Editor's Note: This article analyzes how irreversible industrial demand, a rigid supply bottleneck, and strategic capital inflows have become the driving force behind the silver price surge, while calmly pointing out potential risks such as a dollar rebound and technological substitutes, providing investors with a "compass" to observe the true strength and weakness of the market.


The following is the original content:


It has been a month since we last discussed silver.


A month ago, the annual price increase for silver was 45%.


Do you still remember when I said the situation was about to become "alarming"?

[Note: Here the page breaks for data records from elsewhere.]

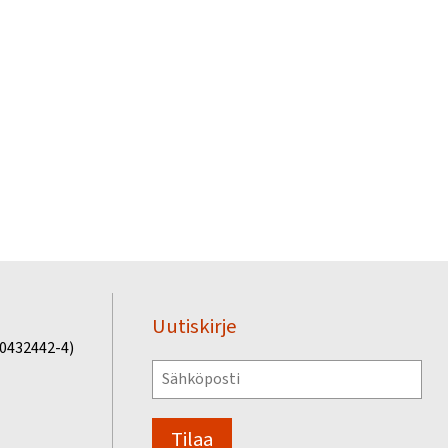
Uutiskirje
(0432442-4)
Tilaa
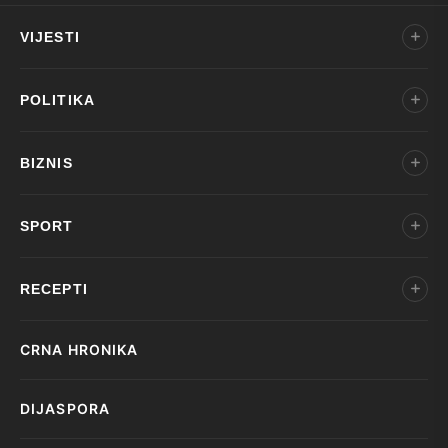
VIJESTI
POLITIKA
BIZNIS
SPORT
RECEPTI
CRNA HRONIKA
DIJASPORA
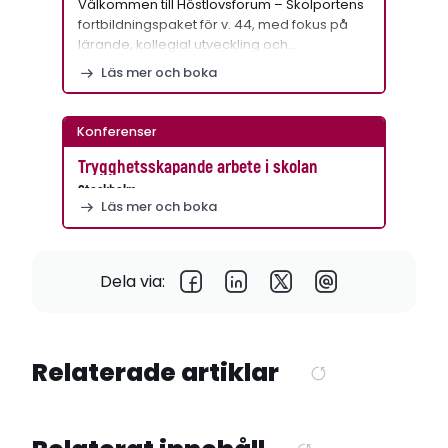
Välkommen till Höstlovsforum – Skolportens
fortbildningspaket för v. 44, med fokus på
lärande, kollegial utveckling och…
Läs mer och boka
Konferenser
Trygghetsskapande arbete i skolan
Stockholm
Läs mer och boka
Dela via:
Relaterade artiklar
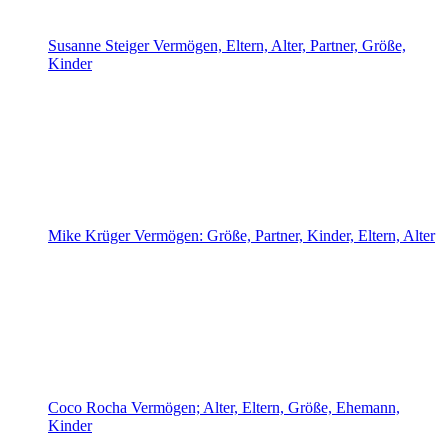
Susanne Steiger Vermögen, Eltern, Alter, Partner, Größe,
Kinder
Mike Krüger Vermögen: Größe, Partner, Kinder, Eltern, Alter
Coco Rocha Vermögen; Alter, Eltern, Größe, Ehemann,
Kinder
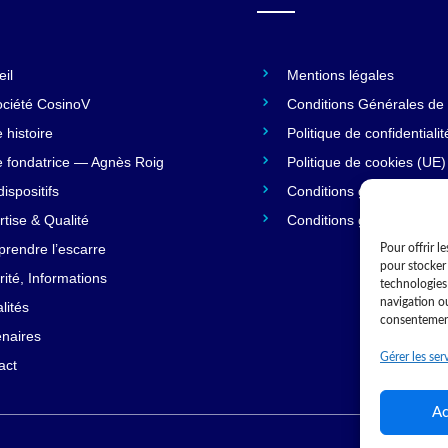
eil
Mentions légales
ociété CosinoV
Conditions Générales de
 histoire
Politique de confidentialit
e fondatrice — Agnès Roig
Politique de cookies (UE)
ispositifs
Conditions générales
rtise & Qualité
Conditions générales
rendre l’escarre
Pour offrir l
pour stocker 
ité, Informations
technologies
navigation ou
lités
consentement 
enaires
Gérer les ser
act
Ac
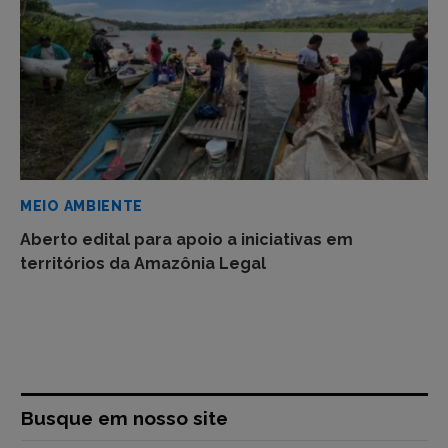
MEIO AMBIENTE
Aberto edital para apoio a iniciativas em
territórios da Amazônia Legal
Busque em nosso site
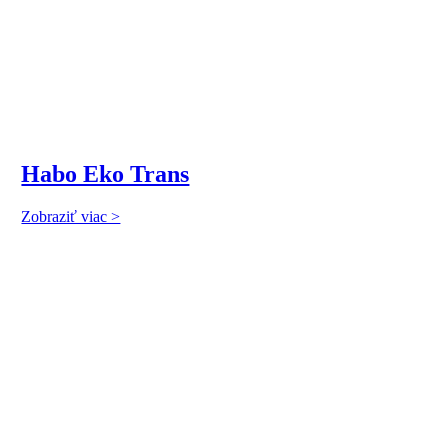
Habo Eko Trans
Zobraziť viac >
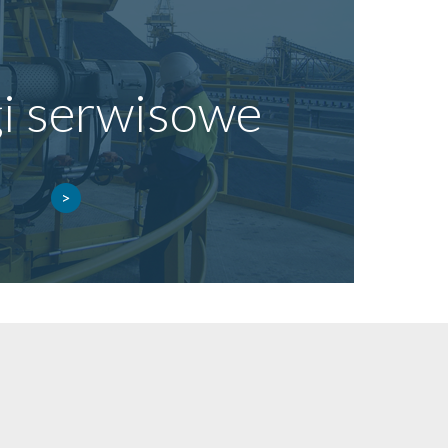
i serwisowe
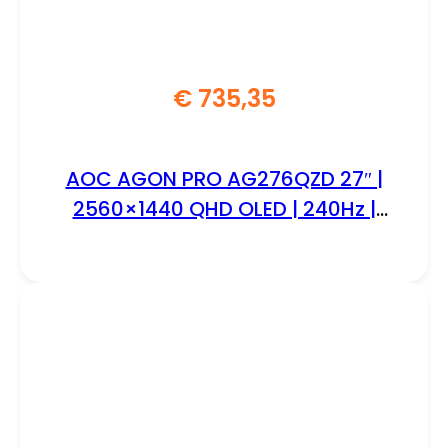
€
735,35
AOC AGON PRO AG276QZD 27″ |
2560×1440 QHD OLED | 240Hz |
0.03ms | HDR10 | G-Sync
Compatible | Gaming Monitor |
Open Box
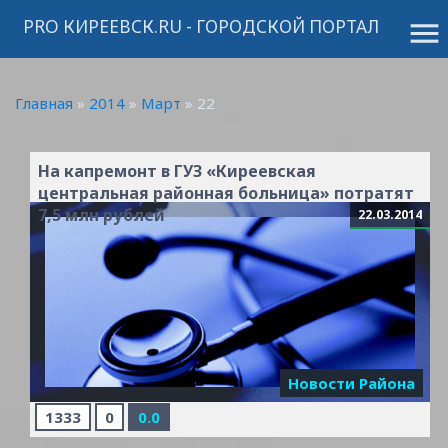
PRO КИРЕЕВСК.RU - ГОРОДСКОЙ ПОРТАЛ
menu
Главная
»
2014
»
Март
»
22
На капремонт в ГУЗ «Киреевская
центральная районная больница» потратят
7,5 млн рублей
22.03.2014
Новости Района
1333
0
0.0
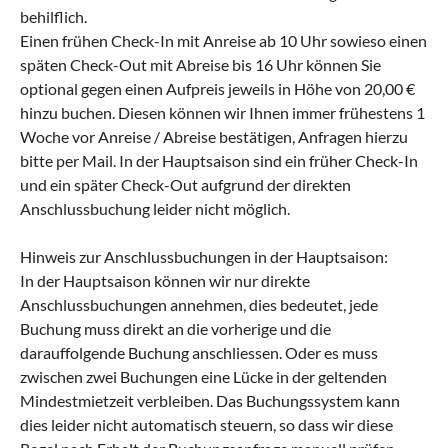
behilflich.
Einen frühen Check-In mit Anreise ab 10 Uhr sowieso einen
späten Check-Out mit Abreise bis 16 Uhr können Sie
optional gegen einen Aufpreis jeweils in Höhe von 20,00 €
hinzu buchen. Diesen können wir Ihnen immer frühestens 1
Woche vor Anreise / Abreise bestätigen, Anfragen hierzu
bitte per Mail. In der Hauptsaison sind ein früher Check-In
und ein später Check-Out aufgrund der direkten
Anschlussbuchung leider nicht möglich.
Hinweis zur Anschlussbuchungen in der Hauptsaison:
In der Hauptsaison können wir nur direkte
Anschlussbuchungen annehmen, dies bedeutet, jede
Buchung muss direkt an die vorherige und die
darauffolgende Buchung anschliessen. Oder es muss
zwischen zwei Buchungen eine Lücke in der geltenden
Mindestmietzeit verbleiben. Das Buchungssystem kann
dies leider nicht automatisch steuern, so dass wir diese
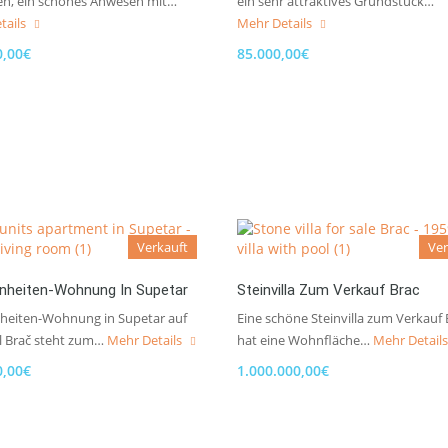
en, ein schönes Anwesen mit…
ein sehr attraktives Grundstück…
tails
Mehr Details
0,00€
85.000,00€
Verkauft
Ver
inheiten-Wohnung In Supetar
Steinvilla Zum Verkauf Brac
nheiten-Wohnung in Supetar auf
Eine schöne Steinvilla zum Verkauf 
el Brač steht zum…
Mehr Details
hat eine Wohnfläche…
Mehr Detail
0,00€
1.000.000,00€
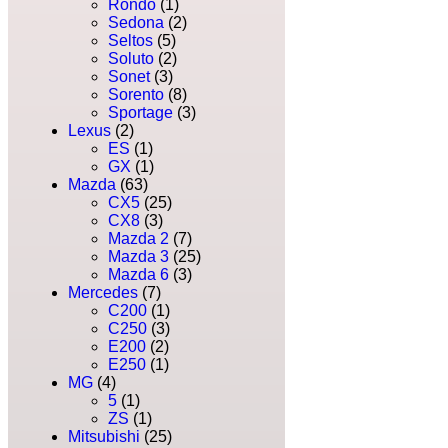
Rondo
(1)
Sedona
(2)
Seltos
(5)
Soluto
(2)
Sonet
(3)
Sorento
(8)
Sportage
(3)
Lexus
(2)
ES
(1)
GX
(1)
Mazda
(63)
CX5
(25)
CX8
(3)
Mazda 2
(7)
Mazda 3
(25)
Mazda 6
(3)
Mercedes
(7)
C200
(1)
C250
(3)
E200
(2)
E250
(1)
MG
(4)
5
(1)
ZS
(1)
Mitsubishi
(25)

Over the past year, silver trading has gone from being quietly unnoticed to a prominent bull market, and then to a significant historical turning point. The driving factors we pointed out years ago—such as the rigid demand brought about by solar energy, the rigid supply caused by mining dynamics, Volcker-style speculative fund flows, investors' strategic purchases to diversify dollar risk, the worrying capital outflows from the banking system in emerging markets, and strategic hoarding behavior—are now all evident and in full force.


However, this upward trend is not like a celebration but more like a doomsday clock ticking. It is not aimed at silver itself but at the U.S. dollar and the global order it supports. It is a signal, foretelling a world where our descendants will live, vastly different from the world of our ancestors.


The options market is pricing in a future daily volatility of over 4% for the coming months, expected to remain at 3% volatility for the foreseeable future. This has been corroborated by realized volatility. In recorded history, there have only been two periods of higher silver volatility: during the Hunt Brothers' squeeze in 1981 and during the American Revolutionary War (where the volatility stemmed from the local currency's collapse against the pound, not from metal price changes).



Gold volatility has also risen, aligning with broader currency debasement trades, diversified outflows from emerging market currencies, and the trend of countries seeking treasury alternatives in their reserve portfolios.



In short: we have repositioned gold, and last week, when the spot price broke through the mid-strike price, we closed slightly over half of our butterfly arbitrage position and currently maintain a long position.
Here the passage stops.